BEGIN DATA PROVIDED

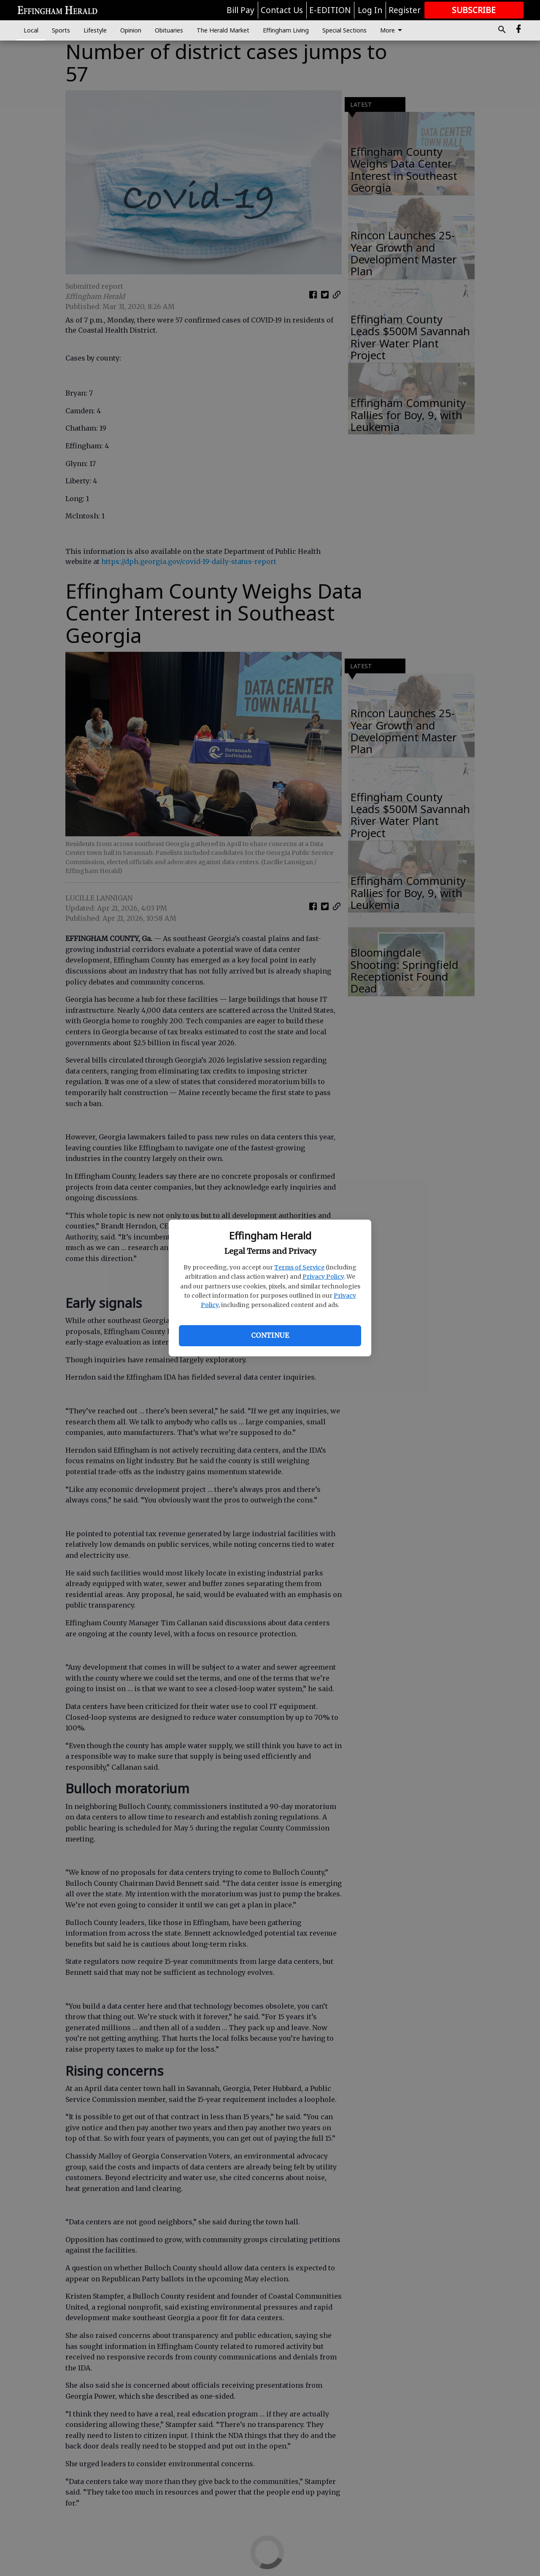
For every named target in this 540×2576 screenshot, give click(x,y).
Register (405, 10)
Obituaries (169, 30)
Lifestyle (95, 30)
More (392, 30)
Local (31, 30)
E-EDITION (330, 10)
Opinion (130, 30)
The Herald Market (223, 30)
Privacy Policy (323, 1276)
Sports (61, 30)
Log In (370, 10)
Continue (270, 1335)
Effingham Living (286, 30)
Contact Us (282, 10)
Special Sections (344, 30)
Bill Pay (240, 10)
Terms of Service (299, 1267)
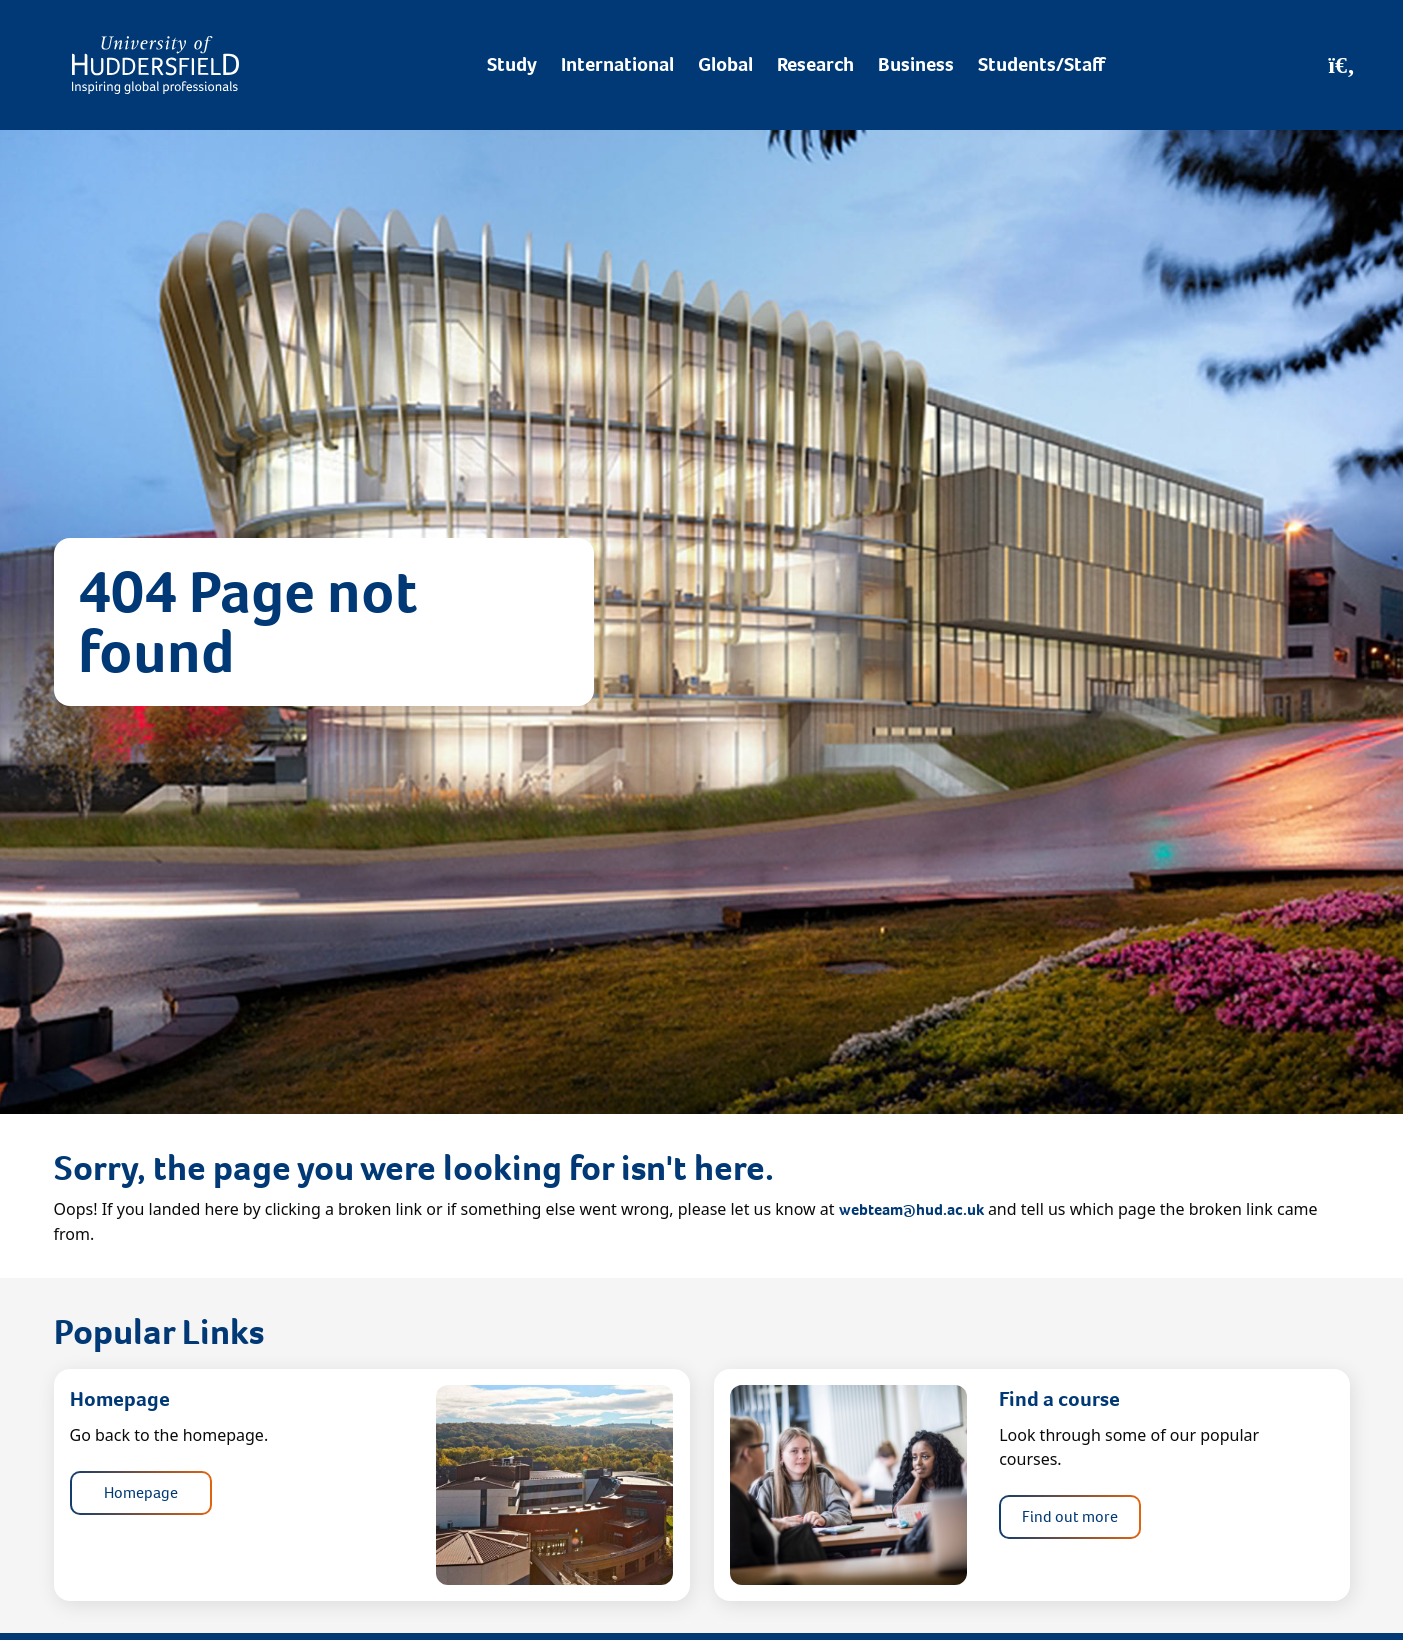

END DATA PROVIDED

- _YOUR OBJECTIVE_
Where an entry includes a picture, drop it, and print the rest of the material word for word.

- _ANSWER BOX_
For every named target in this 540×2576 screenshot, give click(x,y).
Register (405, 10)
Obituaries (169, 30)
Lifestyle (95, 30)
More (392, 30)
Local (31, 30)
E-EDITION (330, 10)
Opinion (130, 30)
The Herald Market (223, 30)
Privacy Policy (323, 1276)
Sports (61, 30)
Log In (370, 10)
Continue (270, 1335)
Effingham Living (286, 30)
Contact Us (282, 10)
Special Sections (344, 30)
Bill Pay (240, 10)
Terms of Service (299, 1267)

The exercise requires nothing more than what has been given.